Lagrange Equations on Simple Pendulum

This section provides an example of applying the Lagrange Equations on an object in simple pendulum motion using generalized coordinates.

What Is Simple Pendulum Motion? A Simple Pendulum Motion is an object of mass m hanging on a string from a pivot point so that it is constrained to move on a circle of radius L.

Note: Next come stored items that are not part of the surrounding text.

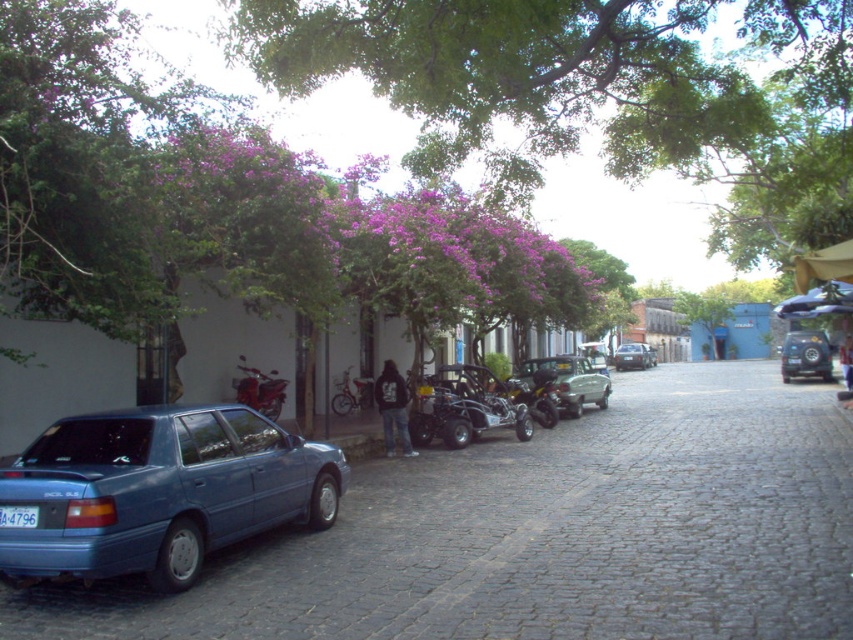 Is shiny red motorcycle at center-left to the right of metallic silver motorcycle at center from the viewer's perspective?

Incorrect, shiny red motorcycle at center-left is not on the right side of metallic silver motorcycle at center.

Is shiny red motorcycle at center-left behind metallic silver motorcycle at center?

No, shiny red motorcycle at center-left is in front of metallic silver motorcycle at center.

Who is more distant from viewer, [286,381] or [525,390]?

The point [525,390] is behind.

Find the location of `shiny red motorcycle at center-left`. shiny red motorcycle at center-left is located at coordinates (260, 390).

Can you confirm if matte blue sedan at lower left is taller than metallic silver go-kart at center?

Yes.

Can you confirm if matte blue sedan at lower left is positioned to the left of metallic silver go-kart at center?

Indeed, matte blue sedan at lower left is positioned on the left side of metallic silver go-kart at center.

What do you see at coordinates (160, 490) in the screenshot? Image resolution: width=853 pixels, height=640 pixels. I see `matte blue sedan at lower left` at bounding box center [160, 490].

Where is `matte blue sedan at lower left`? The height and width of the screenshot is (640, 853). matte blue sedan at lower left is located at coordinates (160, 490).

Does green matte car at center appear under metallic red motorcycle at center?

Actually, green matte car at center is above metallic red motorcycle at center.

Does green matte car at center appear on the right side of metallic red motorcycle at center?

Indeed, green matte car at center is positioned on the right side of metallic red motorcycle at center.

Which is in front, point (596, 396) or point (352, 390)?

Point (352, 390) is more forward.

Where is `green matte car at center`? The width and height of the screenshot is (853, 640). green matte car at center is located at coordinates point(569,381). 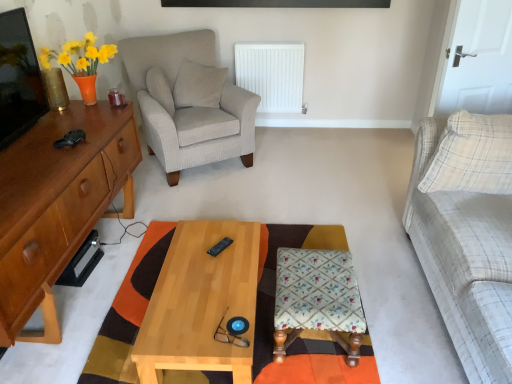 Locate an element on the screen. This screenshot has width=512, height=384. spots to the right of floral fabric stool at center is located at coordinates (398, 321). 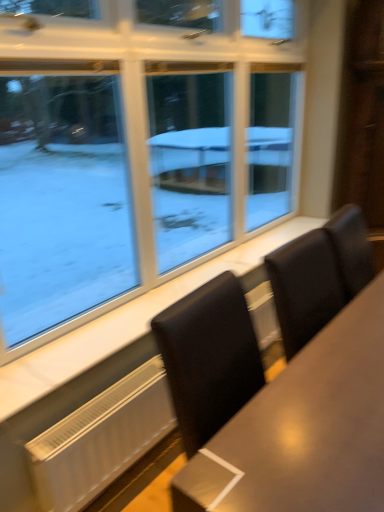 Question: Does white matte radiator at lower left appear on the left side of clear glass window at upper left?

Choices:
 (A) yes
 (B) no

Answer: (A)

Question: Does white matte radiator at lower left have a lesser width compared to clear glass window at upper left?

Choices:
 (A) yes
 (B) no

Answer: (B)

Question: Does white matte radiator at lower left have a greater width compared to clear glass window at upper left?

Choices:
 (A) no
 (B) yes

Answer: (B)

Question: Considering the relative positions of white matte radiator at lower left and clear glass window at upper left in the image provided, is white matte radiator at lower left to the right of clear glass window at upper left from the viewer's perspective?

Let's introduce 2 generalized coordinates to describe this motion, θ and l:

```q = (θ, l)

where:
# θ is the angular position from the vertical line
# l is the length of the string
```

The transformation functions are:

```r = (x, y)

r = (r1(), r2())

r = (l*sin(θ), -l*cos(θ))
```

Then the velocity is:

```r' = dr/dt

or:
r' = (l*cos(θ)*θ', l*sin(θ)*θ')
```

Then the kinetic energy is:

```T = m*v*v/2

or:
T = 0.5*m*r'*r'

or:
T = 0.5*m*l*l*(cos(θ)**2)+sin(θ)**2)*θ'*θ'

or:
T = 0.5*m*l*l*θ'*θ'
# Since cos(θ)**2)+sin(θ)**2 = 1
```

Then the potential energy is:

```V = m*g*y

or:
V = m*g*(-l*cos(θ))

or:
V = -m*g*l*cos(θ)
```

The Lagrangian function in generalized coordinates becomes:

```L = T - V                          (G.1)

or:
L = 0.5*m*l*l*θ'*θ' + m*g*l*cos(θ)
```

Now take the Lagrange Equations in generalized coordinates:

```d(∂L/∂q')/dt = ∂L/∂q               (C.3)

or:
d(∂L/∂θ')/dt = ∂L/∂θ
d(∂L/∂l')/dt = ∂L/∂l

or:
d(m*l*l*θ')/dt = -m*g*l*sin(θ)
0 = 0

or:
m*l*l*θ" = -m*g*l*sin(θ)

or:
l*θ" = -g*sin(θ)
```

Wow! It is much easier to use generalized coordinates than Cartesian coordinates in this case.